[[ INFORMATION GIVEN, beginning ]]
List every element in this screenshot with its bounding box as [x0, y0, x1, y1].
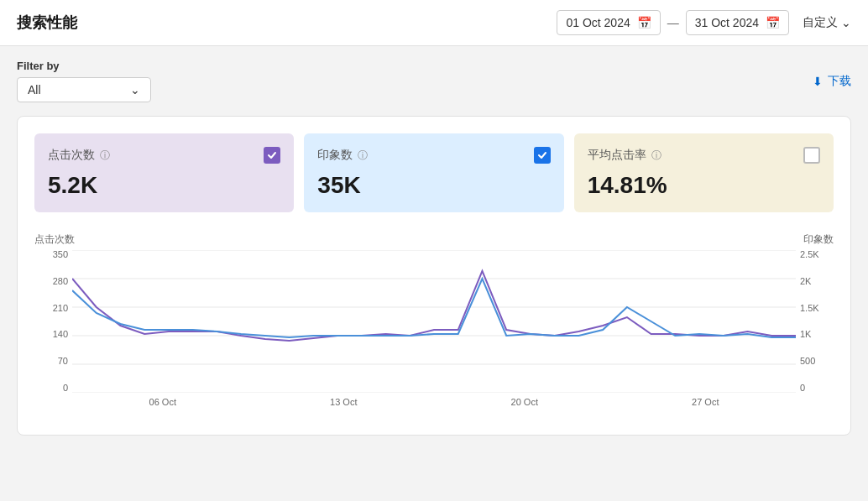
filter-value: All: [28, 83, 41, 97]
checkmark-icon: [537, 150, 547, 160]
y-left-tick-2: 280: [34, 277, 68, 286]
metric-card-clicks: 点击次数 ⓘ 5.2K: [34, 133, 294, 212]
chart-header: 点击次数 印象数: [34, 232, 834, 247]
metric-name-ctr: 平均点击率: [588, 148, 646, 163]
chart-area: 点击次数 印象数 350 280 210 140 70 0: [34, 232, 834, 418]
download-label: 下载: [828, 74, 851, 89]
calendar-end-icon: 📅: [766, 16, 780, 29]
chevron-down-icon: ⌄: [130, 83, 140, 97]
x-tick-1: 06 Oct: [149, 397, 176, 418]
y-axis-right: 2.5K 2K 1.5K 1K 500 0: [800, 250, 834, 393]
y-left-tick-1: 350: [34, 250, 68, 259]
filter-label: Filter by: [17, 60, 151, 72]
metric-title-ctr: 平均点击率 ⓘ: [588, 148, 661, 163]
y-left-tick-5: 70: [34, 357, 68, 366]
filter-left: Filter by All ⌄: [17, 60, 151, 102]
x-tick-4: 27 Oct: [692, 397, 719, 418]
metric-header-clicks: 点击次数 ⓘ: [48, 147, 280, 164]
x-tick-2: 13 Oct: [330, 397, 357, 418]
customize-label: 自定义: [803, 15, 838, 30]
metric-value-impressions: 35K: [317, 172, 550, 199]
filter-section: Filter by All ⌄ ⬇ 下载: [0, 46, 868, 109]
metric-checkbox-impressions[interactable]: [534, 147, 551, 164]
metric-card-ctr: 平均点击率 ⓘ 14.81%: [574, 133, 834, 212]
y-left-tick-4: 140: [34, 330, 68, 339]
metric-checkbox-ctr[interactable]: [803, 147, 820, 164]
chevron-down-icon: ⌄: [841, 16, 851, 29]
page-title: 搜索性能: [17, 13, 77, 33]
header-controls: 01 Oct 2024 📅 — 31 Oct 2024 📅 自定义 ⌄: [557, 10, 851, 35]
impressions-line: [72, 279, 796, 337]
page-header: 搜索性能 01 Oct 2024 📅 — 31 Oct 2024 📅 自定义 ⌄: [0, 0, 868, 46]
download-icon: ⬇: [813, 75, 823, 88]
x-tick-3: 20 Oct: [511, 397, 538, 418]
download-button[interactable]: ⬇ 下载: [813, 74, 851, 89]
metric-cards: 点击次数 ⓘ 5.2K 印象数 ⓘ: [34, 133, 834, 212]
y-left-tick-3: 210: [34, 304, 68, 313]
date-start-input[interactable]: 01 Oct 2024 📅: [557, 10, 660, 35]
chart-left-label: 点击次数: [34, 232, 75, 247]
metric-title-impressions: 印象数 ⓘ: [317, 148, 368, 163]
y-right-tick-2: 2K: [800, 277, 834, 286]
checkmark-icon: [267, 150, 277, 160]
metric-value-clicks: 5.2K: [48, 172, 280, 199]
date-separator: —: [667, 16, 679, 29]
main-card: 点击次数 ⓘ 5.2K 印象数 ⓘ: [17, 116, 851, 436]
y-left-tick-6: 0: [34, 384, 68, 393]
y-right-tick-6: 0: [800, 384, 834, 393]
calendar-start-icon: 📅: [637, 16, 651, 29]
y-right-tick-1: 2.5K: [800, 250, 834, 259]
metric-title-clicks: 点击次数 ⓘ: [48, 148, 110, 163]
info-icon-clicks[interactable]: ⓘ: [100, 149, 110, 163]
y-right-tick-5: 500: [800, 357, 834, 366]
date-range-control: 01 Oct 2024 📅 — 31 Oct 2024 📅: [557, 10, 789, 35]
metric-card-impressions: 印象数 ⓘ 35K: [304, 133, 563, 212]
y-right-tick-3: 1.5K: [800, 304, 834, 313]
date-start-value: 01 Oct 2024: [566, 16, 630, 29]
info-icon-ctr[interactable]: ⓘ: [651, 149, 661, 163]
info-icon-impressions[interactable]: ⓘ: [358, 149, 368, 163]
metric-value-ctr: 14.81%: [588, 172, 820, 199]
y-right-tick-4: 1K: [800, 330, 834, 339]
metric-checkbox-clicks[interactable]: [264, 147, 280, 164]
metric-header-ctr: 平均点击率 ⓘ: [588, 147, 820, 164]
date-end-value: 31 Oct 2024: [695, 16, 759, 29]
metric-name-clicks: 点击次数: [48, 148, 95, 163]
chart-right-label: 印象数: [803, 232, 834, 247]
metric-name-impressions: 印象数: [317, 148, 353, 163]
customize-button[interactable]: 自定义 ⌄: [803, 15, 851, 30]
chart-svg: [72, 250, 796, 393]
metric-header-impressions: 印象数 ⓘ: [317, 147, 550, 164]
y-axis-left: 350 280 210 140 70 0: [34, 250, 68, 393]
date-end-input[interactable]: 31 Oct 2024 📅: [686, 10, 789, 35]
chart-container: 350 280 210 140 70 0: [34, 250, 834, 418]
filter-select[interactable]: All ⌄: [17, 77, 151, 102]
x-axis: 06 Oct 13 Oct 20 Oct 27 Oct: [72, 397, 796, 418]
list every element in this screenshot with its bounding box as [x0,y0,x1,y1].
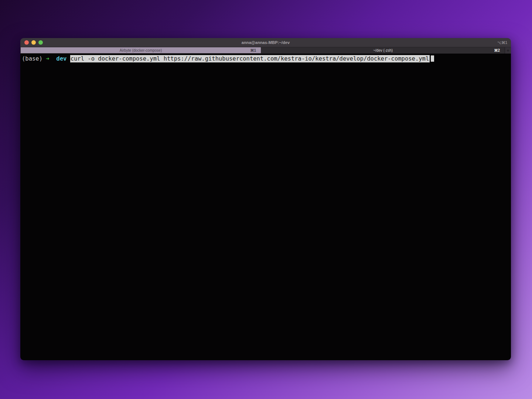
prompt-cwd: dev [56,55,66,62]
tab-label: ~/dev (-zsh) [373,48,393,52]
prompt-spacer [42,55,46,62]
tab-dev-zsh[interactable]: ~/dev (-zsh) ⌘2 [261,47,505,54]
tab-bar: Airbyte (docker-compose) ⌘1 ~/dev (-zsh)… [20,47,511,54]
terminal-screen[interactable]: (base) ➜ dev curl -o docker-compose.yml … [20,54,511,360]
tab-label: Airbyte (docker-compose) [120,48,162,52]
desktop-background: anna@annas-MBP:~/dev ⌥⌘1 Airbyte (docker… [0,0,532,399]
terminal-cursor [431,55,434,62]
window-titlebar[interactable]: anna@annas-MBP:~/dev ⌥⌘1 [20,38,511,47]
window-shortcut-hint: ⌥⌘1 [497,38,507,47]
tab-airbyte-docker-compose[interactable]: Airbyte (docker-compose) ⌘1 [20,47,261,54]
prompt-spacer [66,55,70,62]
prompt-spacer [50,55,57,62]
conda-env-label: (base) [22,55,42,62]
terminal-window: anna@annas-MBP:~/dev ⌥⌘1 Airbyte (docker… [20,38,511,360]
prompt-arrow-icon: ➜ [46,55,49,62]
command-input-text[interactable]: curl -o docker-compose.yml https://raw.g… [70,55,430,62]
plus-icon: + [507,48,509,53]
minimize-button[interactable] [31,40,36,45]
tab-shortcut-hint: ⌘2 [494,48,500,52]
close-button[interactable] [24,40,29,45]
zoom-button[interactable] [38,40,43,45]
new-tab-button[interactable]: + [505,47,511,54]
traffic-lights [24,38,43,47]
window-title: anna@annas-MBP:~/dev [242,40,290,45]
tab-shortcut-hint: ⌘1 [250,48,256,52]
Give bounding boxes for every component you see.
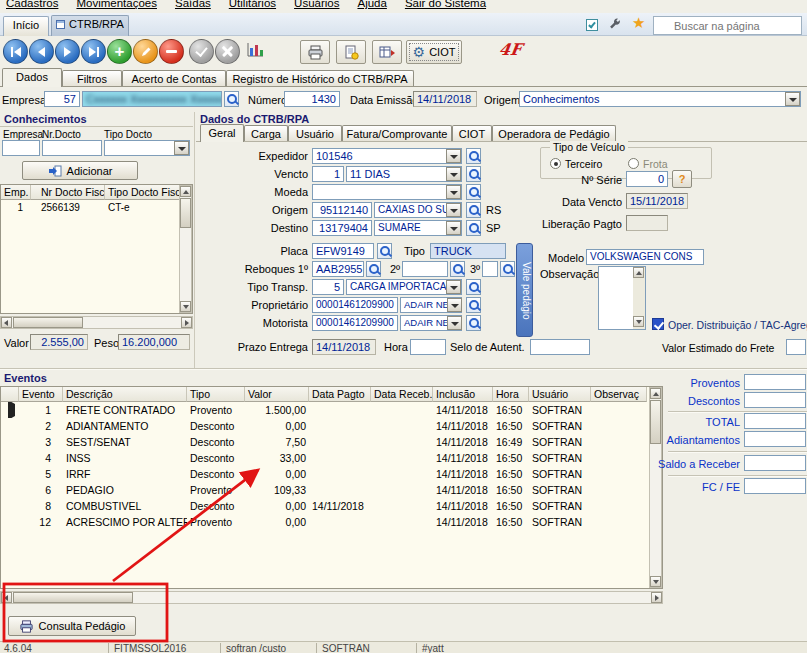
column-header[interactable]: Nr Docto Fiscal — [31, 185, 105, 200]
add-record-button[interactable] — [107, 39, 132, 64]
vencto-combobox[interactable]: 11 DIAS — [346, 166, 462, 182]
conhecimentos-hscrollbar[interactable] — [0, 316, 193, 329]
column-header[interactable]: Hora — [493, 387, 529, 402]
scroll-left-button[interactable] — [1, 592, 12, 603]
menu-item-ajuda[interactable]: Ajuda — [357, 0, 386, 9]
oper-distribuicao-checkbox[interactable] — [652, 318, 664, 330]
tab-operadora-pedagio[interactable]: Operadora de Pedágio — [492, 125, 616, 141]
chart-button[interactable] — [246, 41, 265, 60]
print-button[interactable] — [300, 40, 330, 64]
vencto-dropdown-arrow[interactable] — [446, 167, 461, 181]
table-row[interactable]: 8 COMBUSTIVEL Desconto 0,00 14/11/2018 1… — [1, 498, 662, 514]
lookup-reboque3-button[interactable] — [500, 261, 515, 277]
table-row[interactable]: 1 FRETE CONTRATADO Provento 1.500,00 14/… — [1, 402, 662, 418]
kn-nrdocto-field[interactable] — [42, 140, 102, 156]
eventos-hscrollbar[interactable] — [0, 591, 663, 604]
numero-field[interactable]: 1430 — [284, 91, 340, 107]
origem-code-field[interactable]: 95112140 — [312, 202, 372, 218]
kn-tipodocto-dropdown-arrow[interactable] — [174, 141, 189, 155]
radio-frota[interactable] — [628, 158, 639, 169]
lookup-origem-button[interactable] — [466, 202, 481, 218]
menu-item-sair[interactable]: Sair do Sistema — [405, 0, 486, 9]
origem-cidade-dropdown-arrow[interactable] — [446, 203, 461, 217]
vale-pedagio-tab[interactable]: Vale pedágio — [516, 243, 533, 337]
lookup-vencto-button[interactable] — [466, 166, 481, 182]
destino-code-field[interactable]: 13179404 — [312, 220, 372, 236]
wrench-icon[interactable] — [608, 17, 622, 33]
subtab-dados[interactable]: Dados — [2, 68, 62, 87]
scroll-right-button[interactable] — [651, 592, 662, 603]
proprietario-code-field[interactable]: 00001461209900 — [312, 297, 398, 313]
column-header[interactable]: Data Pagto — [309, 387, 371, 402]
scroll-down-button[interactable] — [633, 316, 644, 327]
tab-ctrb-rpa[interactable]: CTRB/RPA — [51, 15, 129, 36]
edit-record-button[interactable] — [133, 39, 158, 64]
scroll-down-button[interactable] — [180, 301, 191, 312]
radio-terceiro[interactable] — [550, 158, 561, 169]
table-row[interactable]: 2 ADIANTAMENTO Desconto 0,00 14/11/2018 … — [1, 418, 662, 434]
lookup-motorista-button[interactable] — [466, 315, 481, 331]
modelo-field[interactable]: VOLKSWAGEN CONS — [586, 249, 704, 265]
kn-empresa-field[interactable] — [2, 140, 40, 156]
column-header[interactable]: Valor — [245, 387, 309, 402]
lookup-reboque2-button[interactable] — [450, 261, 465, 277]
placa-field[interactable]: EFW9149 — [312, 243, 374, 259]
moeda-combobox[interactable] — [312, 184, 462, 200]
subtab-acerto-de-contas[interactable]: Acerto de Contas — [122, 70, 226, 86]
origem-dropdown-arrow[interactable] — [785, 92, 800, 106]
tab-fatura-comprovante[interactable]: Fatura/Comprovante — [342, 125, 452, 141]
scroll-up-button[interactable] — [180, 186, 191, 197]
reboque3-field[interactable] — [482, 261, 498, 277]
column-header[interactable]: Data Receb. — [371, 387, 433, 402]
reboque1-field[interactable]: AAB2955 — [312, 261, 364, 277]
subtab-filtros[interactable]: Filtros — [62, 70, 122, 86]
empresa-name-field[interactable]: Cxxxxxx Xxxxxxxxxx Xxxxxxx Lxxx — [82, 91, 222, 107]
lookup-proprietario-button[interactable] — [466, 297, 481, 313]
tab-ciot[interactable]: CIOT — [452, 125, 492, 141]
menu-item-cadastros[interactable]: Cadastros — [6, 0, 58, 9]
menu-item-saidas[interactable]: Saídas — [175, 0, 211, 9]
tab-carga[interactable]: Carga — [244, 125, 288, 141]
adicionar-button[interactable]: Adicionar — [22, 161, 138, 180]
empresa-code-field[interactable]: 57 — [44, 91, 80, 107]
lookup-tipo-transp-button[interactable] — [466, 279, 481, 295]
column-header[interactable]: Descrição — [63, 387, 187, 402]
table-row[interactable]: 6 PEDAGIO Provento 109,33 14/11/2018 16:… — [1, 482, 662, 498]
tipo-transp-code-field[interactable]: 5 — [312, 279, 344, 295]
subtab-registro-historico[interactable]: Registro de Histórico do CTRB/RPA — [226, 70, 414, 86]
scroll-up-button[interactable] — [633, 267, 644, 278]
moeda-dropdown-arrow[interactable] — [446, 185, 461, 199]
cancel-button[interactable] — [215, 39, 240, 64]
lookup-placa-button[interactable] — [377, 243, 392, 259]
export-button[interactable] — [372, 40, 402, 64]
menu-item-utilitarios[interactable]: Utilitários — [229, 0, 276, 9]
delete-record-button[interactable] — [159, 39, 184, 64]
lookup-destino-button[interactable] — [466, 220, 481, 236]
search-input[interactable] — [653, 16, 802, 35]
motorista-dropdown-arrow[interactable] — [447, 316, 462, 330]
help-button[interactable]: ? — [672, 170, 692, 188]
lookup-expedidor-button[interactable] — [466, 148, 481, 164]
table-row[interactable]: 5 IRRF Desconto 0,00 14/11/2018 16:50 SO… — [1, 466, 662, 482]
nav-first-button[interactable] — [3, 39, 28, 64]
consulta-pedagio-button[interactable]: Consulta Pedágio — [8, 616, 136, 636]
selo-autent-field[interactable] — [530, 339, 590, 355]
tipo-veiculo-field[interactable]: TRUCK — [430, 243, 506, 259]
expedidor-combobox[interactable]: 101546 — [312, 148, 462, 164]
nserie-field[interactable]: 0 — [626, 171, 668, 187]
ciot-button[interactable]: CIOT — [406, 40, 462, 64]
conhecimentos-vscrollbar[interactable] — [179, 185, 192, 313]
vencto-code-field[interactable]: 1 — [312, 166, 344, 182]
tab-usuario[interactable]: Usuário — [288, 125, 342, 141]
valor-estimado-field[interactable] — [786, 339, 806, 355]
column-header[interactable]: Usuário — [529, 387, 591, 402]
observacao-vscrollbar[interactable] — [633, 267, 645, 329]
column-header[interactable]: Evento — [19, 387, 63, 402]
table-row[interactable]: 3 SEST/SENAT Desconto 7,50 14/11/2018 16… — [1, 434, 662, 450]
lookup-reboque1-button[interactable] — [366, 261, 381, 277]
scroll-left-button[interactable] — [1, 317, 12, 328]
table-row[interactable]: 12 ACRESCIMO POR ALTERACAO Provento 0,00… — [1, 514, 662, 530]
tab-geral[interactable]: Geral — [200, 124, 244, 142]
report-button[interactable] — [336, 40, 366, 64]
checkbox-tool-icon[interactable] — [586, 19, 598, 31]
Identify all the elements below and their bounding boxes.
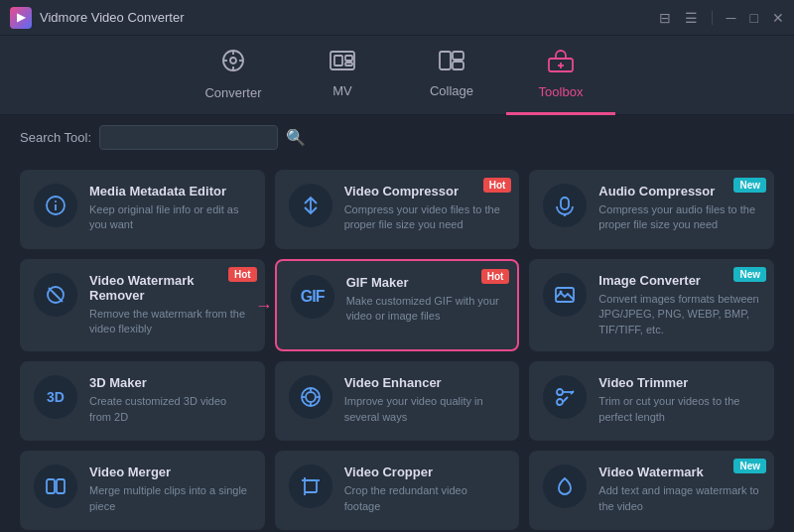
arrow-indicator: →: [255, 295, 273, 316]
tool-text: Video Merger Merge multiple clips into a…: [89, 465, 251, 514]
tool-title: Media Metadata Editor: [89, 184, 251, 199]
tool-title: Video Watermark Remover: [89, 273, 251, 303]
tool-desc: Crop the redundant video footage: [344, 483, 506, 514]
tool-card-video-watermark[interactable]: Video Watermark Add text and image water…: [529, 451, 774, 530]
tool-card-video-cropper[interactable]: Video Cropper Crop the redundant video f…: [275, 451, 520, 530]
tool-icon: [289, 465, 332, 508]
gif-text: GIF: [301, 288, 325, 306]
tool-icon: [543, 184, 587, 227]
tool-text: GIF Maker Make customized GIF with your …: [346, 275, 504, 325]
separator: [712, 11, 713, 25]
svg-rect-8: [345, 56, 352, 61]
svg-rect-38: [57, 479, 65, 493]
tool-icon: [543, 465, 587, 508]
tool-text: Video Compressor Compress your video fil…: [344, 184, 506, 233]
tool-card-video-merger[interactable]: Video Merger Merge multiple clips into a…: [20, 451, 265, 530]
tool-icon: [543, 375, 587, 419]
tool-desc: Improve your video quality in several wa…: [344, 394, 506, 425]
toolbox-icon: [547, 48, 575, 80]
tool-card-video-trimmer[interactable]: Video Trimmer Trim or cut your videos to…: [529, 361, 774, 441]
tool-text: Video Trimmer Trim or cut your videos to…: [598, 375, 760, 425]
tool-desc: Keep original file info or edit as you w…: [89, 202, 251, 233]
window-controls: ⊟ ☰ ─ □ ✕: [659, 10, 784, 26]
converter-icon: [219, 47, 247, 81]
nav-converter[interactable]: Converter: [179, 36, 288, 115]
tool-text: Media Metadata Editor Keep original file…: [89, 184, 251, 233]
collage-icon: [438, 49, 465, 79]
close-icon[interactable]: ✕: [772, 10, 784, 26]
tool-icon: [543, 273, 587, 317]
maximize-icon[interactable]: □: [750, 10, 758, 26]
svg-point-32: [557, 399, 563, 405]
tool-card-gif-maker[interactable]: → GIF GIF Maker Make customized GIF with…: [275, 259, 520, 351]
titlebar: ▶ Vidmore Video Converter ⊟ ☰ ─ □ ✕: [0, 0, 794, 36]
svg-rect-7: [334, 56, 342, 66]
mv-label: MV: [332, 83, 352, 98]
tool-desc: Compress your video files to the proper …: [344, 202, 506, 233]
tool-card-video-compressor[interactable]: Video Compressor Compress your video fil…: [275, 170, 520, 249]
navbar: Converter MV Collage: [0, 36, 794, 115]
tool-icon: 3D: [34, 375, 77, 419]
tool-desc: Remove the watermark from the video flex…: [89, 307, 251, 337]
tool-desc: Compress your audio files to the proper …: [598, 202, 760, 233]
tool-icon: [34, 465, 77, 508]
svg-point-18: [55, 200, 57, 202]
svg-point-33: [557, 389, 563, 395]
badge-hot: Hot: [481, 269, 510, 284]
svg-point-26: [306, 392, 316, 402]
svg-rect-39: [305, 480, 317, 492]
tool-text: Image Converter Convert images formats b…: [598, 273, 760, 337]
app-logo: ▶: [10, 7, 32, 29]
mv-icon: [329, 49, 356, 79]
tool-title: Video Merger: [89, 465, 251, 479]
minimize-icon[interactable]: ─: [727, 10, 736, 26]
tool-card-3d-maker[interactable]: 3D 3D Maker Create customized 3D video f…: [20, 361, 265, 441]
tool-card-audio-compressor[interactable]: Audio Compressor Compress your audio fil…: [529, 170, 774, 249]
tool-icon: GIF: [291, 275, 334, 319]
search-icon[interactable]: 🔍: [286, 128, 306, 147]
search-label: Search Tool:: [20, 130, 91, 145]
subtitle-icon[interactable]: ⊟: [659, 10, 671, 26]
badge-hot: Hot: [228, 267, 257, 282]
menu-icon[interactable]: ☰: [685, 10, 698, 26]
nav-toolbox[interactable]: Toolbox: [506, 36, 615, 115]
tool-card-image-converter[interactable]: Image Converter Convert images formats b…: [529, 259, 774, 351]
nav-collage[interactable]: Collage: [397, 36, 506, 115]
searchbar: Search Tool: 🔍: [0, 115, 794, 160]
svg-rect-11: [453, 52, 463, 60]
tool-card-video-watermark-remover[interactable]: Video Watermark Remover Remove the water…: [20, 259, 265, 351]
tool-title: Video Enhancer: [344, 375, 506, 390]
tool-title: Video Compressor: [344, 184, 506, 199]
badge-new: New: [733, 178, 766, 193]
svg-rect-10: [440, 52, 451, 69]
svg-rect-12: [453, 62, 463, 69]
search-input[interactable]: [99, 125, 278, 150]
converter-label: Converter: [204, 85, 261, 100]
tool-icon: [34, 273, 77, 317]
svg-line-35: [563, 397, 568, 402]
tool-text: Video Cropper Crop the redundant video f…: [344, 465, 506, 514]
3d-text: 3D: [47, 389, 65, 405]
svg-rect-20: [561, 198, 569, 209]
tool-card-media-metadata-editor[interactable]: Media Metadata Editor Keep original file…: [20, 170, 265, 249]
tool-text: Video Watermark Remover Remove the water…: [89, 273, 251, 337]
tool-text: 3D Maker Create customized 3D video from…: [89, 375, 251, 425]
tools-grid: Media Metadata Editor Keep original file…: [0, 160, 794, 532]
app-title: Vidmore Video Converter: [40, 10, 659, 25]
tool-title: Video Cropper: [344, 465, 506, 479]
tool-desc: Trim or cut your videos to the perfect l…: [598, 394, 760, 425]
tool-desc: Merge multiple clips into a single piece: [89, 483, 251, 514]
nav-mv[interactable]: MV: [288, 36, 397, 115]
tool-desc: Create customized 3D video from 2D: [89, 394, 251, 425]
tool-desc: Make customized GIF with your video or i…: [346, 294, 504, 325]
tool-card-video-enhancer[interactable]: Video Enhancer Improve your video qualit…: [275, 361, 520, 441]
collage-label: Collage: [430, 83, 473, 98]
tool-icon: [289, 184, 332, 227]
svg-line-23: [49, 288, 63, 302]
badge-new: New: [733, 267, 766, 282]
tool-title: Video Trimmer: [598, 375, 760, 390]
badge-new: New: [733, 459, 766, 473]
tool-icon: [34, 184, 77, 227]
tool-desc: Add text and image watermark to the vide…: [598, 483, 760, 514]
svg-rect-37: [47, 479, 55, 493]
[[ INFORMATION GIVEN, end ]]
Among the lines above, find those with the word "terminal". Copy them.

EXERCISE SOLUTION:
terminal-screen[interactable]: (base) ➜ dev curl -o docker-compose.yml … [20,54,511,360]
terminal-cursor [431,55,434,62]
terminal-window: anna@annas-MBP:~/dev ⌥⌘1 Airbyte (docker… [20,38,511,360]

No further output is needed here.